Tuesday, May 1

Top Five Regrets of the Dying




Big subject, big challenge but as we write here of embracing life and optimal health perhaps this is also a timely reminder for us that “in the midst of life we are in death.”  And especially today as we mark the passing of winter..

So below are listed the top five regrets of the dying.

(And there was no mention of sex or parachuting, fast cars or loose women)!

How do we know?  We read it in a book (of the same title) written by an Australian palliative care nurse called Bronnie Ware who cared for people in the last 12 weeks of their lives and recorded their dying “epiphanies”.  And what Ware sees is the phenomenal clarity of vision people gain at the end of their lives.  And what Ware notes is that “when questioned about any regrets they had or anything they would do differently,” she says, “common themes surfaced again and again.”  And we can learn deeply from this:

Here are the top five regrets as witnessed by Bronnie Ware:

1 I wish I’d had the courage to live a life true to myself, not the life others expected of me.

“This was the most common regret of all.  When people realise that their life is almost over and look back clearly on it, it is easy to see how many dreams have gone unfulfilled.  Most people have not honoured even a half of their dreams and had to die knowing that it was due to choices they had made, or not made.  Health brings a freedom very few realise, until they no longer have it.”
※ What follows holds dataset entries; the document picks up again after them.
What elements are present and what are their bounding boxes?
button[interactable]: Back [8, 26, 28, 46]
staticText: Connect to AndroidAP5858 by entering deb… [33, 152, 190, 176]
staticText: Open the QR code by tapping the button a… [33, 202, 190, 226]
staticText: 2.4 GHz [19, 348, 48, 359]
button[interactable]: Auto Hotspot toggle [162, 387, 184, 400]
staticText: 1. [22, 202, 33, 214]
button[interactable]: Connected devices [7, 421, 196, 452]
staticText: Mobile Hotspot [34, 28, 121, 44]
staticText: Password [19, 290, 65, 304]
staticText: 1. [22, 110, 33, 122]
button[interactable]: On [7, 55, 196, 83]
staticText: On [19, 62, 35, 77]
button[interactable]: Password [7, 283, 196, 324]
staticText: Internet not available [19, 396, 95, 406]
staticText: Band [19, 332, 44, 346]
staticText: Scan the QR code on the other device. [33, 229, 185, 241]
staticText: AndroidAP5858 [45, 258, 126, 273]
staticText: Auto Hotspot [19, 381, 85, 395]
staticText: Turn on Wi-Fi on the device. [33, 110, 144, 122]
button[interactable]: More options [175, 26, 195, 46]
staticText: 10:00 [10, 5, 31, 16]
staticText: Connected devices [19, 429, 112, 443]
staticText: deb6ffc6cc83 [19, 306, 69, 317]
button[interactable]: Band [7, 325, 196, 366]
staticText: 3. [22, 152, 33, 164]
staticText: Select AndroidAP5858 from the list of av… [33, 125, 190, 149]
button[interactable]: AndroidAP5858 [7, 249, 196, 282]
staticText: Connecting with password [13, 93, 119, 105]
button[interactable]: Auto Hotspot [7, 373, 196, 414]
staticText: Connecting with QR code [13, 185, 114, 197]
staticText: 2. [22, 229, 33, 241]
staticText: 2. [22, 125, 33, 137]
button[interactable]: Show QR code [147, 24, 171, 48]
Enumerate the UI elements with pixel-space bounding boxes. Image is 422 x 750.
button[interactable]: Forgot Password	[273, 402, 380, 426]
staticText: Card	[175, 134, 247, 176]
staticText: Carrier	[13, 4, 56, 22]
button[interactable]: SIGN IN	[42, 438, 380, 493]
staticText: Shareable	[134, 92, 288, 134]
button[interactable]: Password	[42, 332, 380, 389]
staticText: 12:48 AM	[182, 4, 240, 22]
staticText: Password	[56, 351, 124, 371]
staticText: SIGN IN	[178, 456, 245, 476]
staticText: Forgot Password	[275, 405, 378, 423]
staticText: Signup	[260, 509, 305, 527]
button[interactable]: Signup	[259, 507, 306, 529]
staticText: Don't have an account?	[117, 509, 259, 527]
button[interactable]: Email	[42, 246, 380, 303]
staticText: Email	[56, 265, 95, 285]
2.  I wish I hadn’t worked so hard.

“This came from every male patient that I nursed.  They missed their children’s youth and their partner’s companionship.  Women also spoke of this regret but as most were from an older generation, many of the female patients had not been breadwinners.  All of the men I nursed deeply regretted spending so much of their lives on the treadmill of a work existence.”

3.  I wish I’d had the courage to express my feelings

“Many people suppressed their feelings in order to keep peace with others.  As a result, they settled for a mediocre existence and never became who they were truly capable of becoming.  Many developed illnesses relating to the bitterness and resentment they carried as a result.”

4.  I wish I had stayed in touch with my friends.

“Often they would not truly realise the full benefits of old friends until their dying weeks and it was not always possible to track them down.  Many had become so caught up in their own lives that they had let golden friendships slip by over the years.  There were many deep regrets about not giving friendships the time and effort that they deserved.  Everyone missed their friends when they are dying.”

5.  I wish I had let myself be happier. 

“This is a surprisingly common one.  Many did not realise until the end that happiness is a choice.  They had stayed stuck in old patterns and habits.  The so-called comfort of familiarity overflowed into their emotions as well as their physical lives.  Fear of change had them pretending to others and to their selves that they were content, when deep within they longed to laugh properly and have silliness in their lives again.”

Makes you think, doesn’t it?

What would your biggest regret be if this was to be the last day of your life?

1 comment:

Elizabeth Bennett RN MSN PhD said...

Greetings! Beltane is a wonderful time to consider life, renewal, and transitions. As a nurse, I find that even the birth of a wee babe cannot bring one as close to life than death. As your story has made clear, it is only by living and standing at death's door that we realize the fullness and hope of life. Well done, thank you.